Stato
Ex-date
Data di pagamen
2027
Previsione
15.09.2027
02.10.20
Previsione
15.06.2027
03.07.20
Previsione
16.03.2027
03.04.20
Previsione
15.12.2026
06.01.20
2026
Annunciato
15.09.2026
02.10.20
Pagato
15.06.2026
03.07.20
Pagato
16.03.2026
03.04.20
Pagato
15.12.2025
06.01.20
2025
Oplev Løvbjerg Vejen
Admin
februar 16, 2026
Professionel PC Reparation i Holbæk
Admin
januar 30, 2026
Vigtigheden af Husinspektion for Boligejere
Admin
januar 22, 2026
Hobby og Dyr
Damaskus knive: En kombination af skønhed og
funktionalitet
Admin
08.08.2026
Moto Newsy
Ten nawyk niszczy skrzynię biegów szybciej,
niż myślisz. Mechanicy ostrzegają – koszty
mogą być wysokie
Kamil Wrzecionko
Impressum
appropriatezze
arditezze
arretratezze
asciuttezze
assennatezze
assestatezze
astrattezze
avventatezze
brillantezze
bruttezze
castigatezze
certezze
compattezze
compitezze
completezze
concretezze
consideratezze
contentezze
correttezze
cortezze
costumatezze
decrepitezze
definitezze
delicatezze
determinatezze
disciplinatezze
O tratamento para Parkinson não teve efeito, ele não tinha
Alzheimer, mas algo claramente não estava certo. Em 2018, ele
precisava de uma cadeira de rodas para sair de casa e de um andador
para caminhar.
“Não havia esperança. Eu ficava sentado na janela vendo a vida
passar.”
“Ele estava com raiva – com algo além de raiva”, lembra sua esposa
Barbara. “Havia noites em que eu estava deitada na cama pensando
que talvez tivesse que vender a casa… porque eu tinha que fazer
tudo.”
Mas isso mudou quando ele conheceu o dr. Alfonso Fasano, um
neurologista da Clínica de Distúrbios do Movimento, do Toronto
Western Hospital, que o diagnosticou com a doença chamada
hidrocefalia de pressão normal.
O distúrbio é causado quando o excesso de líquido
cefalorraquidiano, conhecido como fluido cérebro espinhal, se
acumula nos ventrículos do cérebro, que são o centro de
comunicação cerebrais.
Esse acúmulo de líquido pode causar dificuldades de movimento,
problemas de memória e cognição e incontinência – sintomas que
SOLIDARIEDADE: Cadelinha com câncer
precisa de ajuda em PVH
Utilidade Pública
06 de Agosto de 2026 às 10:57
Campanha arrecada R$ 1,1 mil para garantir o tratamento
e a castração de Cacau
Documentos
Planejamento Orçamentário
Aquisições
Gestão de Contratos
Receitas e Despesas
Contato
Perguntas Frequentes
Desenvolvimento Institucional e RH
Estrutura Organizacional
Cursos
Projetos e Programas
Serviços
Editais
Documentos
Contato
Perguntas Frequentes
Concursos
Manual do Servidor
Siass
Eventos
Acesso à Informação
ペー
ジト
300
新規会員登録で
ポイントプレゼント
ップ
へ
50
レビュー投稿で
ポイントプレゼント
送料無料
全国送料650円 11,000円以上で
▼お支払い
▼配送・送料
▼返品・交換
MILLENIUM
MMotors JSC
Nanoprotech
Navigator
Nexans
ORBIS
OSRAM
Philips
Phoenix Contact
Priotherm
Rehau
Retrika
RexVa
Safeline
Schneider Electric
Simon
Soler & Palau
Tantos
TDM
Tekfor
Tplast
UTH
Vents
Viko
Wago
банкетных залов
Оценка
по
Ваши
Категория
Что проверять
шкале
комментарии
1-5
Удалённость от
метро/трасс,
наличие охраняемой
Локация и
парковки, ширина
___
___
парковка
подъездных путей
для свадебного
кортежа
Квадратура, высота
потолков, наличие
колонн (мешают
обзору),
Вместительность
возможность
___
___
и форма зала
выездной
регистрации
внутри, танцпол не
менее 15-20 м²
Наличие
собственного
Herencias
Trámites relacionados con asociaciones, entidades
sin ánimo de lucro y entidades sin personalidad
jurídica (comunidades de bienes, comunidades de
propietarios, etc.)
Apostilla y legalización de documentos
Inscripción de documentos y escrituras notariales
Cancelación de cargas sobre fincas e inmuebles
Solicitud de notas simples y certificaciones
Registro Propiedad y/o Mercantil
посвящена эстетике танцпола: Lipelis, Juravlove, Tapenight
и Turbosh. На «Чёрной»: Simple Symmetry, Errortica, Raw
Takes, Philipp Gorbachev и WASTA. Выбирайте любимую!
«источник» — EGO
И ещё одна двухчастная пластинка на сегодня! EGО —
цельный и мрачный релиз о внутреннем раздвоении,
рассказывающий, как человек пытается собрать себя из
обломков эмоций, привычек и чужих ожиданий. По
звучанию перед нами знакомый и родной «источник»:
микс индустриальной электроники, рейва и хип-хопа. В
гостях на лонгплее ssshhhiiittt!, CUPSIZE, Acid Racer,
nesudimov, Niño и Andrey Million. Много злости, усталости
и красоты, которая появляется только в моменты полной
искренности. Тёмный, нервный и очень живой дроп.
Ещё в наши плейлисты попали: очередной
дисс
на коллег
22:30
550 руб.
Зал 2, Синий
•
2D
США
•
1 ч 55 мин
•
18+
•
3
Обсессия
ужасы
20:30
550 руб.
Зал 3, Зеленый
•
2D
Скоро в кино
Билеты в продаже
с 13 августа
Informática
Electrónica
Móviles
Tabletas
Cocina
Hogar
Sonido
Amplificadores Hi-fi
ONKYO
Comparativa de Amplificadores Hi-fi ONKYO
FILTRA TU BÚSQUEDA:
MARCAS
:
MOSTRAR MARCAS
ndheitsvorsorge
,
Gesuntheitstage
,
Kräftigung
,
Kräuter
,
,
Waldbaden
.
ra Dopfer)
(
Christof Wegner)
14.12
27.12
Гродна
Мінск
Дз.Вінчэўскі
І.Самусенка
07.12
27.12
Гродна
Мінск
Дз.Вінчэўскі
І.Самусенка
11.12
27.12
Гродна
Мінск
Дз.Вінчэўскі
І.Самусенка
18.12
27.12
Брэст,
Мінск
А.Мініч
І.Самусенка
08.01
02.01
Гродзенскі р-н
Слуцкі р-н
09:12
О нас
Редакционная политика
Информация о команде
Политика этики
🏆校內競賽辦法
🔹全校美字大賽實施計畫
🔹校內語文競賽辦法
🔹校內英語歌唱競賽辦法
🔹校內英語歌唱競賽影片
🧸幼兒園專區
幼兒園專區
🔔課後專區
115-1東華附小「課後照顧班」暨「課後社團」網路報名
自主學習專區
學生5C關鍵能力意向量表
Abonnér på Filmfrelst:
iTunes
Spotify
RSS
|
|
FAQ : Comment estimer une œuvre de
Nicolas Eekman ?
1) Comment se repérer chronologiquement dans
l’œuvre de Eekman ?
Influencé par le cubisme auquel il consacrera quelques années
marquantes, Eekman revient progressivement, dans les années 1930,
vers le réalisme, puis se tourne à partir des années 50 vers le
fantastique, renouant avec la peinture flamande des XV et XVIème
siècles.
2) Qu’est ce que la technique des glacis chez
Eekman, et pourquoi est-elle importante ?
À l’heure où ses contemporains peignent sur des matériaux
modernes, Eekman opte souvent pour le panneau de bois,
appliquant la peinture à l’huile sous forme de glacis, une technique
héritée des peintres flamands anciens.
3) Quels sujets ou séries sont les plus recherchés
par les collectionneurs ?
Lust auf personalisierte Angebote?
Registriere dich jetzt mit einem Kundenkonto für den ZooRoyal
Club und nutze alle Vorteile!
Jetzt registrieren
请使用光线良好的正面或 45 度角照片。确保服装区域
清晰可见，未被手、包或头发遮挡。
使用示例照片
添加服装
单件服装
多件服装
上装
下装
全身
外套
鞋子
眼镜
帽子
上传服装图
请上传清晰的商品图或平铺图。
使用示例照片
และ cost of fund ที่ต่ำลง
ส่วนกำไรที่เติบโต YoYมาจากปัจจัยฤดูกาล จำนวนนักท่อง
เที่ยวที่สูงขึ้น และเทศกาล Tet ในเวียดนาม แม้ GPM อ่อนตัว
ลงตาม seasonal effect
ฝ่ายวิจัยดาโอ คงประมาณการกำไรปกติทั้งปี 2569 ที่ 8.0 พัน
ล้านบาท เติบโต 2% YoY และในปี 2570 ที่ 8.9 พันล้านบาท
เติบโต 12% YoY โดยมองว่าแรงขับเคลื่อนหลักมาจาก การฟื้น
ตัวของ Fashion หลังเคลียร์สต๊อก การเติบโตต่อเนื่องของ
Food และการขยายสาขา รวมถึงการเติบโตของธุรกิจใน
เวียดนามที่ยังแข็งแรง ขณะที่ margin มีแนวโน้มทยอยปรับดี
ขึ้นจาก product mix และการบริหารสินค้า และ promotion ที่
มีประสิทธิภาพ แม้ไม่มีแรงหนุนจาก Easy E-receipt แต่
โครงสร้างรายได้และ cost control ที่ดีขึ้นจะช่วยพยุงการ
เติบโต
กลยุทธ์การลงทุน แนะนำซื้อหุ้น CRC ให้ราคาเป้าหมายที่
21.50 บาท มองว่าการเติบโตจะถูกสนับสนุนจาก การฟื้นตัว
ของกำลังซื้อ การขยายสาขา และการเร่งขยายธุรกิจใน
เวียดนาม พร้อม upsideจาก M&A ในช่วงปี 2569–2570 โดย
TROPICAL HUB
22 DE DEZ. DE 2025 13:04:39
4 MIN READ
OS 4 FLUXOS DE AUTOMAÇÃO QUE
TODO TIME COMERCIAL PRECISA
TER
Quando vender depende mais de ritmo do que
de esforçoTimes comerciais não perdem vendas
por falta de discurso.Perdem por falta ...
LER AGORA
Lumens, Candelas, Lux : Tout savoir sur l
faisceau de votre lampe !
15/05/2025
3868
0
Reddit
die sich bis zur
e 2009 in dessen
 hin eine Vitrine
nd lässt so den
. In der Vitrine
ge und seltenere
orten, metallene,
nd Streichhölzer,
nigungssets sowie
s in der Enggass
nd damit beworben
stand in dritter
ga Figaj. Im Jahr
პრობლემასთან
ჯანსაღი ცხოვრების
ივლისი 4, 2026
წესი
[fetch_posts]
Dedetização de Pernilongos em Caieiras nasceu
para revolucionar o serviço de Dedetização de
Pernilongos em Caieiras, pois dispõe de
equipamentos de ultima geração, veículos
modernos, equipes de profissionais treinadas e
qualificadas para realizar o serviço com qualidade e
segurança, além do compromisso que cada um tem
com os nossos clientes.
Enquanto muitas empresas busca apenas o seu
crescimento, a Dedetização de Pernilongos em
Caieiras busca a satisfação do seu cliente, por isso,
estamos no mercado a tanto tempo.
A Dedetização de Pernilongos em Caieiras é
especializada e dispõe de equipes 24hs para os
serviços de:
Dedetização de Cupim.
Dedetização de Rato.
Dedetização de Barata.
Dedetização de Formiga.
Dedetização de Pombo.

____

* _WHAT THE EXERCISE ASKS_:
Your task is to collect every line above that contains the word "technique".

* _OUTPUT FOR THIS EXERCISE_:
2) Qu’est ce que la technique des glacis chez
appliquant la peinture à l’huile sous forme de glacis, une technique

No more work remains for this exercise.